麦冬的父亲说:“可惜呀,我家麦冬伢子,屁都不懂一点,只要当得半个紫苏,我也心满意足了。”
麦冬母亲说:“可惜什么?我家麦冬,总会长大的!现在,紫苏嫁过去,我们权当是养个女儿,不好吗。”
“没有媒人,只好请夏枯姐姐,当个传声筒。”麦冬说。
夏枯回到娘家,将麦冬母亲说的话,一五一十讲给我大爷爷听。
大奶奶死后,我大爷爷什么屌事,都懒得管闲事了。我五姑母夏枯讲的话,我大爷爷听半句,没有听半句。
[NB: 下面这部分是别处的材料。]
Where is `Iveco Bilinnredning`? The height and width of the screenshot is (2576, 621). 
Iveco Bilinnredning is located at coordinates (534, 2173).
夏枯说到最后,我大爷爷说:“夏枯,我记性不太好,你讲了老半天,具体讲的,是什么事?”
“哎哟,伯伯,我讲的是紫苏的事呢。”
我大爷爷说:“紫苏的事,你和紫苏去说,我乐得做个甩手掌柜,懒得管闲事。”
夏枯出嫁了,回娘家,就是客。我七姑母紫苏沏了几碗茶,端过来,请五姐夏枯和姐夫苏木喝茶。我五姑母说:“紫苏妹妹,你倒是一主一见,什么话,自己说了算数。”
“五姐,我和你讲栾心底子上的话。我娘老子死了之后,我爷老倌心灰意冷,什么闲事,都不想管了。”我七姑母掰着手指头说:“五姐,你晓得的,我娘老子的死,我对我大姐,是有意见的。如果不是他家里的人,为了省下一餐饭,我娘老子,会活活气死吗?如今我大姐金花和我大姐夫常山,自知理亏,装个古董,不来添章湾屋场了!不来就不来,这个地球,缺了他们,不转动了吗?人争一口气,佛争一炉香。他们不来,三老弟决明不管事,所以说,我自己的婚事,我自己做主!”
我五姑母说:“七妹,五姐我钦佩你,你是个值得翘大拇指的角色!想想前两年,我和瞿麦哥哥,和大科新边港思乐的杜家,订的是什么扁担亲。尤其是我那个对象,杜仲,吃一担麦子,都打不出一个响屁来,只晓得咧着嘴,傻乎乎的笑,把我的栾心,都急肿了!可是,我却没有你那个勇气,大胆地说一声,我的婚姻,我做主!”
女人如果想诉苦,似乎没有十天半个月,是诉不完的。我二奶奶说:“夏枯,你还诉什么苦?你的命好,遇到了苏木,一等一的勤快男人,是享不尽的福呢。”
农历二月半的春风,在每一个夜里,和流动的萤火虫,一起数着盛开的桃花、杏花和樱花。
花朝节这一天,我五姑母夏枯、我五姑爷苏木,我七姑爷麦冬,一个大早,来到了添章屋场。
我五姑爷苏木说:“今天是花朝娘娘的生日,也是七妹紫苏的生日。承蒙岳老子看得起,我们早一点过去,举办麦冬和紫苏的婚礼吧。”
我大爷爷说:“麦冬,我家里虽然穷,但我把七妹子紫苏,视为掌上明珠。紫苏嫁过去,你必须向我承诺,绝不欺负她,我才放心。”
麦冬说:“岳老子,你晓得,我是个屁都不懂的人,你放心,什么事,我都会听紫苏姐姐的。”
我七姑母紫苏舌头一吐,说:“麦冬,你不要在我爷老倌面前,讨好卖乖呢。”
我大爷爷枳壳,我二爷爷陈皮,我二奶奶茴香,我五姑母夏枯,我五姑爷苏木,我七姑母紫苏,我七姑爷麦冬,没到一个时辰,就到茄子坳。
苏木的母亲,早在茄子坳的分岔路口等候,看见我七姑母紫苏走来,上来牵着我七姑母的手,说:“花朝娘娘来了!花朝娘娘来了!”
我七姑母像喝醉了酒一样,高一脚,低一脚,乱走着,早已把那颗傲娇的头,羞得埋在头发里。